Each entry must be restated exactly as it appears.

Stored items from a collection
*** Block opens ***
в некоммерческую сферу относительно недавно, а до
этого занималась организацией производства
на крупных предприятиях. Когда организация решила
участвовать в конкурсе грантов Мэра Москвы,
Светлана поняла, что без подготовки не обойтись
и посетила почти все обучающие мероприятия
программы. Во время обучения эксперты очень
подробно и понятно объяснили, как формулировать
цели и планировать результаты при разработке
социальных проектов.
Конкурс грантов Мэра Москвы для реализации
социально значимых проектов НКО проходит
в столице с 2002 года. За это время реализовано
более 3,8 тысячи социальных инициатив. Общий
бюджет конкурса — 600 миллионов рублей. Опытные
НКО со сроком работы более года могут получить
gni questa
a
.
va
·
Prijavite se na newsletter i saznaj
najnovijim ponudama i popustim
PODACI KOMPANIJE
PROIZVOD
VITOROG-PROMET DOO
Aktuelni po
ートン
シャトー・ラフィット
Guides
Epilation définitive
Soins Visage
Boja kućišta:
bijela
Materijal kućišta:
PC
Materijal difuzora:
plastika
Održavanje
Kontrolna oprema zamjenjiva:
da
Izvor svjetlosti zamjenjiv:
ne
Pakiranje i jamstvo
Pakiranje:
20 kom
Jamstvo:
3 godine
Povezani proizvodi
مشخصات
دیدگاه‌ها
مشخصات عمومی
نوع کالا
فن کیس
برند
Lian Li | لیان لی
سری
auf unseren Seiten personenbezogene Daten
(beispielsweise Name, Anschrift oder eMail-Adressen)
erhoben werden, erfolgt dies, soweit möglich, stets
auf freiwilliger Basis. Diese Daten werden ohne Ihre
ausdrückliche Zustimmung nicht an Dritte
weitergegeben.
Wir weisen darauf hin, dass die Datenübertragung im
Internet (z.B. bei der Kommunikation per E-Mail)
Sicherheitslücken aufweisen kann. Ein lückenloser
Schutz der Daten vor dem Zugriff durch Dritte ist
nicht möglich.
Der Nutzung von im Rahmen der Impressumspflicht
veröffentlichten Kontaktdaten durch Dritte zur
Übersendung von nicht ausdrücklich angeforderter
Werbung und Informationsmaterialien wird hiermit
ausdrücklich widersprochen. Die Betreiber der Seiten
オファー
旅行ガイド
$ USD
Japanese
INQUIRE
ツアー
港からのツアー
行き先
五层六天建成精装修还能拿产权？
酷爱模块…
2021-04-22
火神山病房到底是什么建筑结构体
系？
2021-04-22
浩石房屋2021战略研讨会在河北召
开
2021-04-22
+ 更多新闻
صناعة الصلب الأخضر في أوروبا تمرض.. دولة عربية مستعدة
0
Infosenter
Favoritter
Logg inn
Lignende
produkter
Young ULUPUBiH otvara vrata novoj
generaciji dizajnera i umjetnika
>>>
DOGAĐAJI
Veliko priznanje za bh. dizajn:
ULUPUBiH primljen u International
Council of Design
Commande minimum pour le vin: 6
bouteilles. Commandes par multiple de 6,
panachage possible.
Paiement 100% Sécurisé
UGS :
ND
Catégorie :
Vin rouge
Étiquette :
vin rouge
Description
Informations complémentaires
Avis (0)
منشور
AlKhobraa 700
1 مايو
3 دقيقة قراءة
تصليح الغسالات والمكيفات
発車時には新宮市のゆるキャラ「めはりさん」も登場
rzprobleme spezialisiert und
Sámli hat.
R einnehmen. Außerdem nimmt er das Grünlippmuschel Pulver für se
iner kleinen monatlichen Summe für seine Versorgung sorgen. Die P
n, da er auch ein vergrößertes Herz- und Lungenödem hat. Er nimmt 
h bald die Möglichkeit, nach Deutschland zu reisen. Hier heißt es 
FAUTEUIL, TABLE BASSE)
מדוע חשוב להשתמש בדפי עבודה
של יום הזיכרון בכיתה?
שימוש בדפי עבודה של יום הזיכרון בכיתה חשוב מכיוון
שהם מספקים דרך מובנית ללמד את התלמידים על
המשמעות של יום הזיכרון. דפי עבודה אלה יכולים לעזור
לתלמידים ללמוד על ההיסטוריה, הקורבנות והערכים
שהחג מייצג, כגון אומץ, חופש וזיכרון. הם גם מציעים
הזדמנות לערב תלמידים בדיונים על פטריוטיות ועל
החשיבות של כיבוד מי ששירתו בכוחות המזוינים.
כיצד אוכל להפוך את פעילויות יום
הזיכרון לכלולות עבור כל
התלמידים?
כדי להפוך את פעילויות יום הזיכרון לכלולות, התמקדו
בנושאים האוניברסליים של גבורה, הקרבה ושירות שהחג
*** Block closes ***
Your solution:
в некоммерческую сферу относительно недавно, а до
этого занималась организацией производства
на крупных предприятиях. Когда организация решила
участвовать в конкурсе грантов Мэра Москвы,
Светлана поняла, что без подготовки не обойтись
и посетила почти все обучающие мероприятия
программы. Во время обучения эксперты очень
подробно и понятно объяснили, как формулировать
цели и планировать результаты при разработке
социальных проектов.
Конкурс грантов Мэра Москвы для реализации
социально значимых проектов НКО проходит
в столице с 2002 года. За это время реализовано
более 3,8 тысячи социальных инициатив. Общий
бюджет конкурса — 600 миллионов рублей. Опытные
НКО со сроком работы более года могут получить
gni questa
a
.
va
·
Prijavite se na newsletter i saznaj
najnovijim ponudama i popustim
PODACI KOMPANIJE
PROIZVOD
VITOROG-PROMET DOO
Aktuelni po
ートン
シャトー・ラフィット
Guides
Epilation définitive
Soins Visage
Boja kućišta:
bijela
Materijal kućišta:
PC
Materijal difuzora:
plastika
Održavanje
Kontrolna oprema zamjenjiva:
da
Izvor svjetlosti zamjenjiv:
ne
Pakiranje i jamstvo
Pakiranje:
20 kom
Jamstvo:
3 godine
Povezani proizvodi
مشخصات
دیدگاه‌ها
مشخصات عمومی
نوع کالا
فن کیس
برند
Lian Li | لیان لی
سری
auf unseren Seiten personenbezogene Daten
(beispielsweise Name, Anschrift oder eMail-Adressen)
erhoben werden, erfolgt dies, soweit möglich, stets
auf freiwilliger Basis. Diese Daten werden ohne Ihre
ausdrückliche Zustimmung nicht an Dritte
weitergegeben.
Wir weisen darauf hin, dass die Datenübertragung im
Internet (z.B. bei der Kommunikation per E-Mail)
Sicherheitslücken aufweisen kann. Ein lückenloser
Schutz der Daten vor dem Zugriff durch Dritte ist
nicht möglich.
Der Nutzung von im Rahmen der Impressumspflicht
veröffentlichten Kontaktdaten durch Dritte zur
Übersendung von nicht ausdrücklich angeforderter
Werbung und Informationsmaterialien wird hiermit
ausdrücklich widersprochen. Die Betreiber der Seiten
オファー
旅行ガイド
$ USD
Japanese
INQUIRE
ツアー
港からのツアー
行き先
五层六天建成精装修还能拿产权？
酷爱模块…
2021-04-22
火神山病房到底是什么建筑结构体
系？
2021-04-22
浩石房屋2021战略研讨会在河北召
开
2021-04-22
+ 更多新闻
صناعة الصلب الأخضر في أوروبا تمرض.. دولة عربية مستعدة
0
Infosenter
Favoritter
Logg inn
Lignende
produkter
Young ULUPUBiH otvara vrata novoj
generaciji dizajnera i umjetnika
>>>
DOGAĐAJI
Veliko priznanje za bh. dizajn:
ULUPUBiH primljen u International
Council of Design
Commande minimum pour le vin: 6
bouteilles. Commandes par multiple de 6,
panachage possible.
Paiement 100% Sécurisé
UGS :
ND
Catégorie :
Vin rouge
Étiquette :
vin rouge
Description
Informations complémentaires
Avis (0)
منشور
AlKhobraa 700
1 مايو
3 دقيقة قراءة
تصليح الغسالات والمكيفات
発車時には新宮市のゆるキャラ「めはりさん」も登場
rzprobleme spezialisiert und
Sámli hat.
R einnehmen. Außerdem nimmt er das Grünlippmuschel Pulver für se
iner kleinen monatlichen Summe für seine Versorgung sorgen. Die P
n, da er auch ein vergrößertes Herz- und Lungenödem hat. Er nimmt 
h bald die Möglichkeit, nach Deutschland zu reisen. Hier heißt es 
FAUTEUIL, TABLE BASSE)
מדוע חשוב להשתמש בדפי עבודה
של יום הזיכרון בכיתה?
שימוש בדפי עבודה של יום הזיכרון בכיתה חשוב מכיוון
שהם מספקים דרך מובנית ללמד את התלמידים על
המשמעות של יום הזיכרון. דפי עבודה אלה יכולים לעזור
לתלמידים ללמוד על ההיסטוריה, הקורבנות והערכים
שהחג מייצג, כגון אומץ, חופש וזיכרון. הם גם מציעים
הזדמנות לערב תלמידים בדיונים על פטריוטיות ועל
החשיבות של כיבוד מי ששירתו בכוחות המזוינים.
כיצד אוכל להפוך את פעילויות יום
הזיכרון לכלולות עבור כל
התלמידים?
כדי להפוך את פעילויות יום הזיכרון לכלולות, התמקדו
בנושאים האוניברסליים של גבורה, הקרבה ושירות שהחג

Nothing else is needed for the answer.